[XML-SIG] namespaces and sax questions

Roman Suzi rnd@onego.ru
Fri, 7 Sep 2001 21:14:50 +0400 (MSD)


Hello!

I am trying to master XML and I can't understand wgat is "qualified name"
as understood by the sax.* modules of standard Python 2.1.1:

Here are my program, XML example and result:

--- run.py ---
import xml.sax, xml.sax.handler
from xml.sax.xmlreader import InputSource

class ContentHandler(xml.sax.handler.ContentHandler):

  def startElementNS(self, name, qname, attrs):
    print "name=", name, "qname=", qname
    print "names:", attrs.getNames(),
    print "qnames:", attrs.getQNames()
#  def endElementNS(self, name, qname):
#    print name, qname
  def startPrefixMapping(self, prefix, URI):
    print "START", prefix, URI
  def endPrefixMapping(self, prefix):
    print "END", prefix

input_source = InputSource()
input_source.setByteStream(open("W3CExample.xml", "r"))
xml_reader = xml.sax.make_parser()
xml_reader.setContentHandler(ContentHandler())
# while docs tell it is ON by default, it is not:
xml_reader.setFeature(xml.sax.handler.feature_namespaces, 1)
xml_reader.parse(input_source)
---

--- W3CExample.xml ---
<?xml version="1.0"?>
<!-- elements are in the HTML namespace, in this case by default -->
<html xmlns='http://www.w3.org/TR/REC-html40'>
  <head><title>Frobnostication</title></head>
  <body><p>Moved to
    <a href='http://frob.com'>here</a>.</p></body>
</html>
---

And the result:

---
START None http://www.w3.org/TR/REC-html40
name= (u'http://www.w3.org/TR/REC-html40', u'html') qname= None
names: [] qnames: []
name= (u'http://www.w3.org/TR/REC-html40', u'head') qname= None
names: [] qnames: []
name= (u'http://www.w3.org/TR/REC-html40', u'title') qname= None
names: [] qnames: []
name= (u'http://www.w3.org/TR/REC-html40', u'body') qname= None
names: [] qnames: []
name= (u'http://www.w3.org/TR/REC-html40', u'p') qname= None
names: [] qnames: []
name= (u'http://www.w3.org/TR/REC-html40', u'a') qname= None
names: [(None, u'href')] qnames: []
END None
---

I do not see any "html:title", "html:head", ... in qnames while
http://www.w3.org/TR/REC-xml-names says what qname is:

 Qualified Name
     QName ::= (Prefix ':')? LocalPart
     Prefix ::= NCName
     LocalPart ::= NCName

Also, most of the features aren't supported by default xmlparser
(pyexpat), while Python docs do not tell so.

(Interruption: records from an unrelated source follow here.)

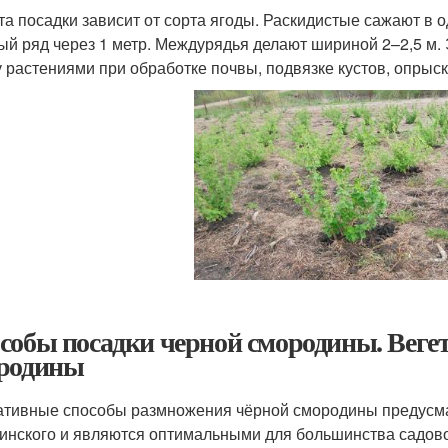
та посадки зависит от сорта ягоды. Раскидистые сажают в 
ый ряд через 1 метр. Междурядья делают шириной 2–2,5 м. 
 растениями при обработке почвы, подвязке кустов, опрыск
собы посадки черной смородины. Веге
родины
ативные способы размножения чёрной смородины предусма
инского и являются оптимальными для большинства садово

The same thing happens if I add "html:" to the tags explicitly.

What is the problem? How these observations could be explained?
Thanks!

Sincerely yours, Roman Suzi
-- 
_/ Russia _/ Karelia _/ Petrozavodsk _/ rnd@onego.ru _/
_/ Friday, September 07, 2001 _/ Powered by Linux RedHat 6.2 _/
_/ "Dreams are free, but you get soaked on the connect time." _/